Let the parties have strings x and y, respectively. In the offline case (i.e., there is no need for privacy-preserving communication), they construct the respective parsing trees \(T_x\) and \(T_y\) by the bottom-up parsing called ESP [12], where the node labels must be consistent, meaning that two labels are equal if they correspond to the same substring. In such an ESP tree, a substring derived by an internal node is called a characteristic substring. In a privacy-preserving model, the two parties need to jointly compute these consistent labels without revealing whether a characteristic substring is common to both of them (Phase 1). After computing all the labels in \(T_x\) and \(T_y\), they jointly compute the \(L_1\)-distance of two characteristic vectors containing the frequencies of all labels in \(T_x\) and \(T_y\) (Phase 2).

As reported in [44], a bottleneck exists in Phase 1. The task is to design a bijection \(f: X\cup Y \rightarrow \{1,2,\ldots , n\}\) where X and Y (\(|X\cup Y|=n\)) are the sets of characteristic substrings for the parties, respectively. Since X and Y are computable without communication, the goal is to jointly compute f(w) for any \(w\in X\) without revealing whether \(w\in Y\).
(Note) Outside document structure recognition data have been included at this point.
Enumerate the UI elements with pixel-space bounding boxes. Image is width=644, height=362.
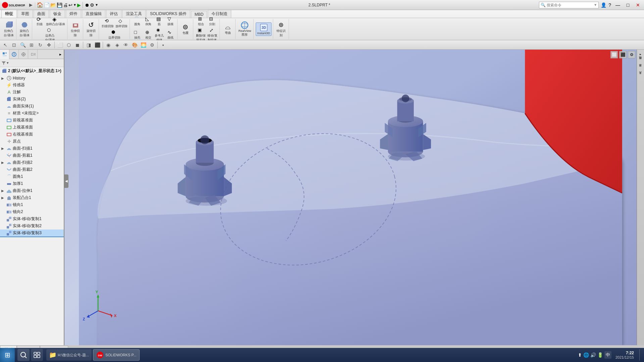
tree-mirror1-item[interactable]: 镜向1 <box>0 201 64 208</box>
record-icon[interactable]: ⏺ <box>85 2 89 8</box>
config-manager-tab[interactable] <box>19 50 28 59</box>
chamfer-button[interactable]: ◺ 倒角 <box>143 16 154 27</box>
wrap-button[interactable]: ⊚ 包覆 <box>180 22 192 36</box>
tab-weldments[interactable]: 焊件 <box>66 10 81 18</box>
options-icon[interactable]: ⚙ <box>90 2 94 8</box>
tree-movecopy3-item[interactable]: 实体-移动/复制3 <box>0 229 64 237</box>
curves-button[interactable]: ∿ 曲线 <box>165 29 176 40</box>
tab-sketch[interactable]: 草图 <box>17 10 33 18</box>
cut-extrude-button[interactable]: 拉伸切除 <box>69 20 82 38</box>
rib-button[interactable]: ▤ 筋 <box>154 16 165 27</box>
split-button[interactable]: ⊟ 分割 <box>207 16 217 27</box>
minimize-button[interactable]: — <box>613 2 623 8</box>
quick-access-btn[interactable]: ▶ <box>28 2 34 7</box>
flex-button[interactable]: ⌓ 弯曲 <box>222 22 234 36</box>
boss-extrude-button[interactable]: 拉伸凸台/基体 <box>3 20 15 38</box>
tab-feature[interactable]: 特征 <box>1 10 17 18</box>
hidden-lines-btn[interactable]: ⬡ <box>65 41 73 49</box>
tree-sensor-item[interactable]: ⚡ 传感器 <box>0 82 64 89</box>
close-button[interactable]: ✕ <box>633 2 643 8</box>
tree-surface-trim2-item[interactable]: 曲面-剪裁2 <box>0 166 64 173</box>
tree-movecopy1-item[interactable]: 实体-移动/复制1 <box>0 215 64 222</box>
taskbar-solidworks[interactable]: SW SOLIDWORKS P... <box>93 349 140 361</box>
rotate-btn[interactable]: ↻ <box>36 41 44 49</box>
save-icon[interactable]: 💾 <box>57 2 62 8</box>
tray-icon-language[interactable]: 中 <box>604 351 611 359</box>
options-dropdown[interactable]: ▼ <box>95 3 98 7</box>
viewport-fullscreen-btn[interactable]: ⬛ <box>619 51 627 58</box>
print-icon[interactable]: 🖨 <box>63 2 68 8</box>
revolve-button[interactable]: 旋转凸台/基体 <box>18 20 31 38</box>
right-view-btn1[interactable]: 视图 <box>638 58 644 64</box>
search-dropdown[interactable]: ▼ <box>594 3 597 7</box>
cut-revolve-button[interactable]: ↺ 旋转切除 <box>85 20 97 38</box>
tree-solid-item[interactable]: 实体(2) <box>0 96 64 103</box>
shell-button[interactable]: □ 抽壳 <box>132 29 143 40</box>
standard-views-btn[interactable]: ⬛ <box>93 41 101 49</box>
search-input[interactable] <box>547 3 594 7</box>
feature-manager-tab[interactable] <box>0 50 9 59</box>
run-icon[interactable]: ▶ <box>77 2 81 8</box>
loft-button[interactable]: ◈ 放样凸台/基体 <box>45 16 66 27</box>
viewport-settings-btn[interactable]: ⚙ <box>628 51 635 58</box>
shaded-btn[interactable]: ◼ <box>73 41 82 49</box>
property-manager-tab[interactable] <box>9 50 19 59</box>
tab-direct-edit[interactable]: 直接编辑 <box>82 10 105 18</box>
tree-movecopy2-item[interactable]: 实体-移动/复制2 <box>0 222 64 229</box>
tray-icon-network[interactable]: 🌐 <box>583 352 589 358</box>
user-icon[interactable]: 👤 <box>601 2 606 8</box>
view-orientation-btn[interactable]: ◉ <box>104 41 112 49</box>
hide-show-btn[interactable]: 👁 <box>122 41 130 49</box>
select-btn[interactable]: ↖ <box>1 41 9 49</box>
zoom-in-btn[interactable]: 🔍 <box>19 41 27 49</box>
tree-surface-item[interactable]: 曲面实体(1) <box>0 103 64 110</box>
instant3d-button[interactable]: 3D Instant3D <box>256 22 271 36</box>
view-more-btn[interactable]: ▪ <box>159 41 167 49</box>
viewport[interactable]: X Y Z ⬜ ⬛ ⚙ <box>64 50 637 345</box>
cut-scan-button[interactable]: ⟲ 扫描切除 <box>101 18 114 29</box>
maximize-button[interactable]: □ <box>623 2 633 8</box>
show-desktop-btn[interactable] <box>639 349 641 361</box>
tree-assembly-boss1-item[interactable]: ▶ 装配凸台1 <box>0 194 64 201</box>
undo-dropdown[interactable]: ▼ <box>73 3 77 7</box>
right-view-btn2[interactable]: 显示 <box>638 66 644 72</box>
time-display[interactable]: 7:22 2021/12/15 <box>613 351 637 359</box>
undo-icon[interactable]: ↩ <box>68 2 72 8</box>
tray-icon-battery[interactable]: 🔋 <box>597 352 603 358</box>
tree-surface-ext1-item[interactable]: ▶ 曲面-拉伸1 <box>0 187 64 194</box>
taskbar-icon-search[interactable] <box>17 349 30 361</box>
draft-button[interactable]: ▽ 拔模 <box>165 16 176 27</box>
view-settings-btn[interactable]: ⚙ <box>148 41 156 49</box>
tab-evaluate[interactable]: 评估 <box>106 10 121 18</box>
panel-collapse-handle[interactable]: ◀ <box>64 174 68 188</box>
tree-annotations-item[interactable]: A 注解 <box>0 89 64 96</box>
tray-icon-1[interactable]: ⬆ <box>578 352 582 358</box>
wireframe-btn[interactable]: ⬜ <box>56 41 64 49</box>
viewport-maximize-btn[interactable]: ⬜ <box>610 51 618 58</box>
tray-icon-sound[interactable]: 🔊 <box>590 352 596 358</box>
tree-thicken1-item[interactable]: 加厚1 <box>0 180 64 187</box>
tree-root-item[interactable]: 2 (默认<<默认>_显示状态 1>) <box>0 67 64 75</box>
right-view-btn3[interactable]: 工具 <box>638 73 644 79</box>
help-icon[interactable]: ? <box>608 2 611 8</box>
search-box[interactable]: 🔍 ▼ <box>539 2 599 8</box>
tree-history-item[interactable]: ▶ History <box>0 75 64 82</box>
tree-right-plane-item[interactable]: 右视基准面 <box>0 131 64 138</box>
tree-fillet1-item[interactable]: ⌒ 圆角1 <box>0 173 64 180</box>
taskbar-file-manager[interactable]: 📁 H:\微信公众号-题... <box>46 349 92 361</box>
zoom-box-btn[interactable]: ⊞ <box>28 41 36 49</box>
taskbar-icon-taskview[interactable] <box>31 349 43 361</box>
tree-surface-trim1-item[interactable]: 曲面-剪裁1 <box>0 152 64 159</box>
open-icon[interactable]: 📂 <box>50 2 56 8</box>
right-expand-btn[interactable]: ▸ <box>638 51 644 57</box>
tree-origin-item[interactable]: ✛ 原点 <box>0 138 64 145</box>
tree-surface-sweep2-item[interactable]: ▶ 曲面-扫描2 <box>0 159 64 166</box>
tree-mirror2-item[interactable]: 镜向2 <box>0 208 64 215</box>
edit-appearance-btn[interactable]: 🎨 <box>131 41 139 49</box>
fillet-button[interactable]: ⌒ 圆角 <box>132 16 143 27</box>
start-button[interactable]: ⊞ <box>0 348 15 362</box>
tree-top-plane-item[interactable]: 上视基准面 <box>0 124 64 131</box>
tree-front-plane-item[interactable]: 前视基准面 <box>0 117 64 124</box>
combine-button[interactable]: ⊞ 组合 <box>196 16 206 27</box>
apply-scene-btn[interactable]: 🌅 <box>139 41 147 49</box>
This problem is closely related to the private set operation (PSO) where parties possessing their private sets want to obtain the results for several set operations, such as intersection or union. Applying the Bloom filter [5] and HE techniques, various protocols for PSO have been proposed [4, 13, 35]. However, these protocols are not directly applicable to our problem because they require at least three parties for the security constraints. In contrast, the algorithm reviewed here introduced a novel secure two-party protocol for Phase 1.

As shown in Table 6.1, the recent result eliminates the \(O(\lg N)\) round complexity using the proposed method that can achieve O(1) round complexity while maintaining the efficiency of communication complexity. Furthermore, the practical performance of the algorithms for real DNA sequences was reported in [44].